O conselheiro Olavo Rebelo de Carvalho Filho, do Tribunal de Contas do Estado do Piauí (TCE-PI), concedeu liminar determinando que a Secretaria Estadual de Mineração, Petróleo e Energias Renováveis, suspenda contrato no valor de R$ 3.901.012,40 com a Construtora Novo Milênio. A decisão foi dada na última terça-feira (11).
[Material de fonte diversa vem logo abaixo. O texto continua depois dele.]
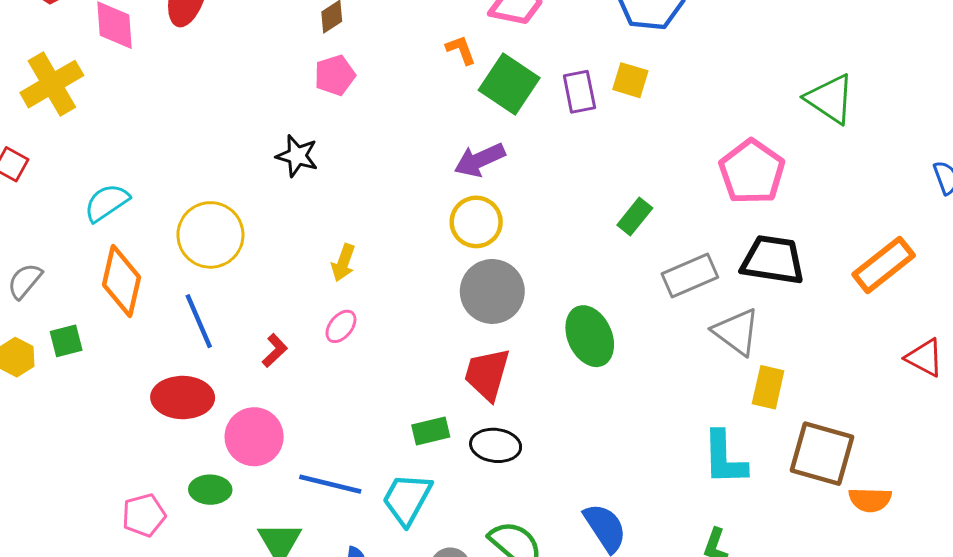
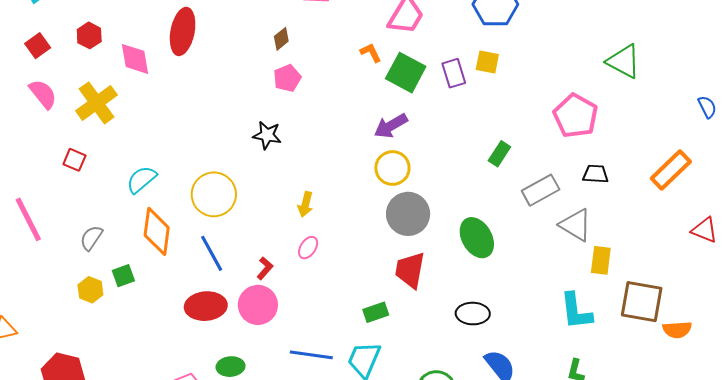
black trapezoid: (773, 260) -> (595, 174), size x0.6
pink circle: (254, 437) -> (258, 305), moved
black ellipse: (496, 445) -> (473, 314), moved

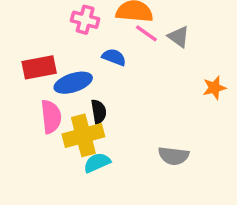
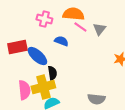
gray triangle: (179, 37) -> (99, 29), turned 32
blue ellipse: (73, 83) -> (37, 56), turned 60
pink semicircle: (51, 117) -> (24, 90), moved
O deputado estadual licenciado Wilson Brandão é o atual secretário da pasta.

Segundo a decisão, o contrato nº 05/2018 que teve como objeto a contratação de empresa para executar as sobras de implantação de 44.152,72m2 de pavimentação de vias em paralelepípedo, nos municípios de Monsenhor Gil, Matias Olímpio, Inhuma, Patos do Piauí, Paulistana e José de Freitas foi alvo de auditoria realizada pela Diretoria de Gestão de Informações Estratégicas e Combate à Corrupção (DGECOR).

  • Foto: Lucas Dias/GP1Wilson BrandãoWilson Brandão

O relatório de fiscalização apontou algumas irregularidades como a contratação e execução de despesa por empresa utilizada para malversação de verbas federais e com sócio posteriormente proibido para contratar com a administração pública, contratação e execução de despesa por empresa ficta e ocorrência de superfaturamento de preço, por pagamento de orçamento com sobrepreço.

O membro da corte contas destacou na decisão que “há iminência de serem realizados os pagamentos à empresa contratada, Construtora Novo Milênio Ltda-ME, razão pela qual se faz necessária a concessão de Medida Cautelar Inaudita Altera Pars”.

Além da suspensão do contrato, o conselheiro determinou que que a secretaria se abstenha de realizar quaisquer pagamentos à empresa até a posterior apreciação por parte desta Corte de Contas.

O dono da construtora, João da Cruz Costa Silva, deverá exibir documentação que comprove as despesas que ele, ou a construtora, ou subcontratada, incorreram a fim de executar as obras relacionadas ao contrato nº 05/2018, considerando suficientes para a prova: Execução: o Atestado de Responsabilidade Técnica pela execução dos serviços, Projeto “As Built”, Termo de Recebimento Provisório e Definitivo; Materiais/Insumos: Nota fiscal de Entrada, Ordem Bancária de pagamento dos Insumos, recibos; Mão de obra própria ou da subcontratada: Ordem Bancaria de Pagamento dos operários, Relação dos trabalhadores constantes na SEFIP, Guia de recolhimento previdenciário – GFIP, Matrícula no cadastro específico do INSS (CEI), recibos; Subcontratação: Nota Fiscal de Prestação de Serviço, Contrato de Empreitada ou Sub-Empreitada, Ordem Bancaria de Pagamento da Subcontratada, Orçamento da subcontratada, Nota Fiscal de entrada de insumos da Subcontratada, ou outros documentos de equivalentes valores probatórios.

O ex-secretário estadual André Luiz Feitosa e o atual secretário Wilson Brandão serão citados para que se manifestem no prazo de 15 dias quanto a todas as ocorrências relatadas, determinando ainda a identificação do responsável pelo projeto básico e pela fiscalização e ou acompanhamento da obra, apresentação as respectivas ATR (Anotação de Responsabilidade Técnica) do Projeto Básico (Incluso o Orçamento de referência) e da Fiscalização, bem como toda a documentação que lastreou os pagamentos efetuados, devendo necessariamente informar quais trechos de ruas referem-se as medições, liquidadas do Contrato 05/2018.

Outro lado

Wilson Brandão não foi localizado pelo GP1.